This is a straightforward homonym error, one that primes my editing brain to expect more errors later on. I can feel my editor hat settling onto my head.
You wouldn’t like me when I’m wearing my editor hat.
The narration, trying to explain the book’s system of queens, says: There’d been at least three different Queens, just like there’d been three or four different Elvis’.
‘Queens’ shouldn’t be capitalized here, but we’ll get to that. Instead, note the apostrophe at the end of ‘Elvis.’ This violates the first law of the editor: if you use an apostrophe to pluralize something, your editor will hunt you down with a chainsaw. Then hand you the chainsaw. Then stand there with a disapproving look on their face while you use the chainsaw to destroy a print copy of your manuscript, bawling and begging for forgiveness the whole time.
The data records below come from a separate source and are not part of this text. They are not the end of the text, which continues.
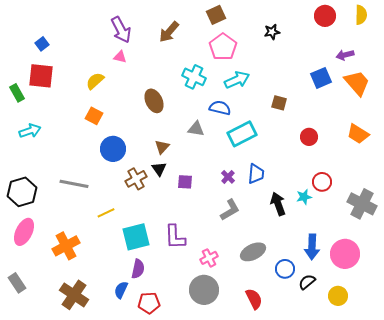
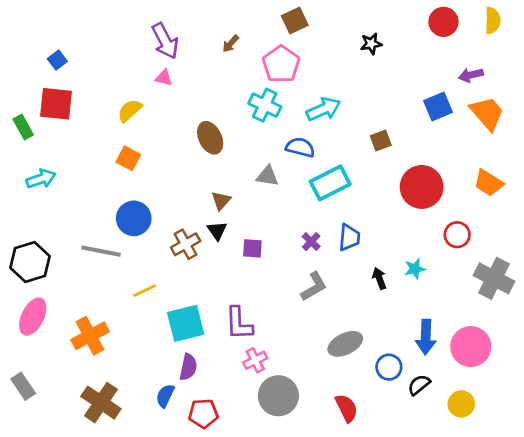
brown arrow: (169, 32) -> (231, 44), size x0.6
pink pentagon: (223, 47) -> (281, 64), moved
brown square: (279, 103) -> (381, 141), turned -35
red circle: (309, 137) -> (422, 187), size x1.8
blue circle: (113, 149) -> (134, 218), moved
red circle: (322, 182) -> (457, 235), moved
black arrow: (278, 204) -> (379, 278), size x0.7
pink cross: (209, 258) -> (255, 360), moved

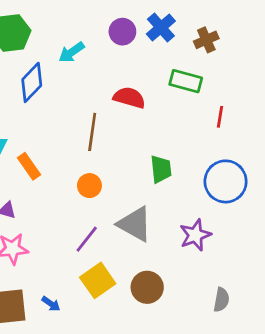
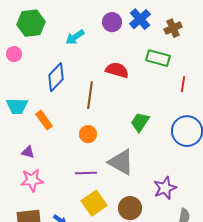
blue diamond: (32, 82) -> (56, 77), moved
green trapezoid: (161, 169) -> (140, 122), turned -140
purple star: (195, 235) -> (165, 188), moved
purple line: (87, 239) -> (86, 173), turned 50

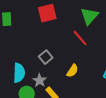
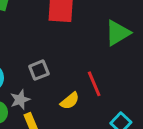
red line: (80, 38) -> (94, 84), moved

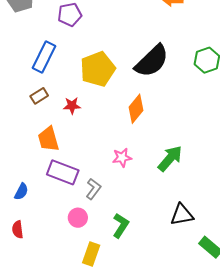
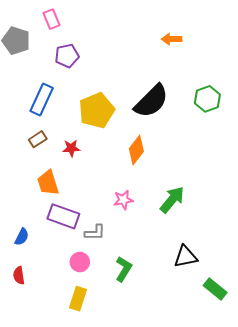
gray L-shape: (93, 189) -> (95, 232), turned 55
yellow rectangle: (91, 254) -> (78, 299), moved

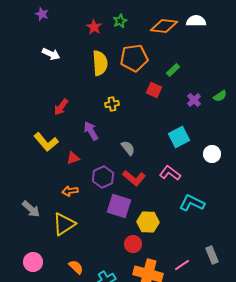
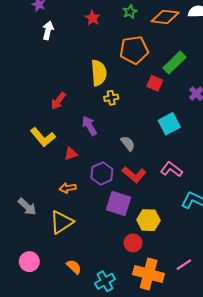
green star: (120, 21) -> (130, 12), moved
white arrow: (51, 54) -> (48, 30), moved, turned -102
yellow semicircle: (100, 63) -> (99, 73), moved
green rectangle: (173, 70) -> (174, 63), size x1.6
cyan square: (179, 137) -> (169, 124), moved

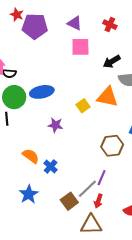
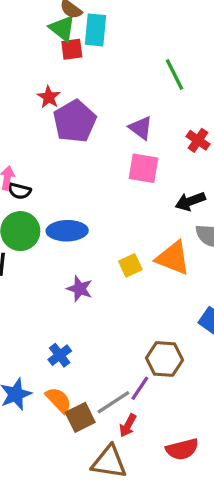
purple pentagon: (35, 26) -> (75, 121), turned 30
brown hexagon: (112, 146) -> (164, 359), moved
orange semicircle: (31, 156) -> (59, 400), moved

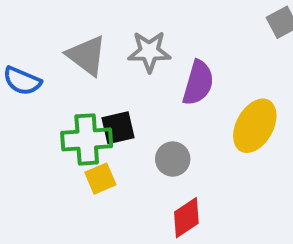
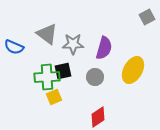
gray star: (149, 52) -> (73, 44), moved
gray circle: (173, 159) -> (95, 77), moved

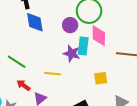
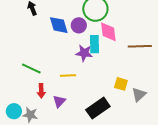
blue diamond: (35, 22) -> (59, 25), moved
yellow square: (101, 78) -> (121, 84), moved, turned 32
red arrow: (23, 85) -> (41, 91), turned -120

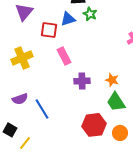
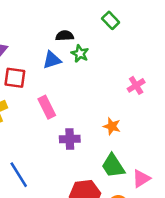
red square: (49, 30) -> (15, 78), moved
orange star: (112, 80) -> (112, 126), moved

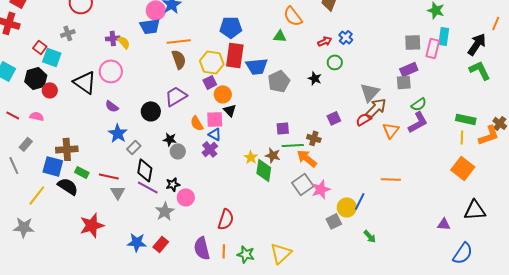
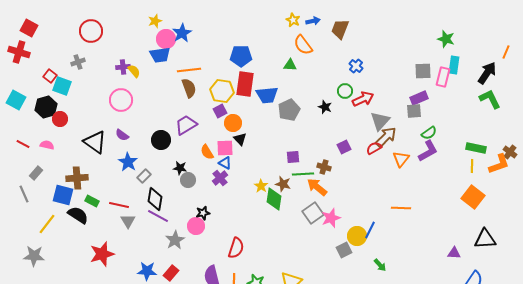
red arrow: (325, 41) -> (363, 99), moved, size x1.5
black triangle: (85, 82) -> (95, 142), moved
black star: (173, 184) -> (203, 213), moved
I’m suddenly thinking really hard on the question of how to pluralize “Elvis.” While I’m partial to “Elvii” (pronounced with a hard ‘ī’), if you have another preference, sound off in the comments. It should probably be lowercase, but I’d have to ask a real editor.
Analysis: I’ve been noticing that ‘Queen’ is always capitalized (it shouldn’t be), but it felt like a nitpicky issue for a while. Then came, The Queen was now the Queen…
You can see how this raises the problem above the WTF threshold. The rule is that titles and ranks only get capitalized when they’re attached to a person’s name or used as direct replacements for the name. Even throwing a ‘the’ or a ‘my’ into the mix decapitalizes the title, because then the speaker is specifying which of the many (uncapitalized) “queens” or “lords” is being referred to.
Correct: C’mon, Senator, your bill is dead in the water.
Correct: Come, my lord, let us flee.
Correct: Though Queen Beatrice had other ideas.
Correct: He’s your senator, not my senator.
Incorrect: Come, My Lord…
Incorrect: Though the Queen had other ideas.
Confession: my first book had a character whose name-and-rank was ‘the Queen.’ The first edition violated these rules over and over. I was young and foolish then.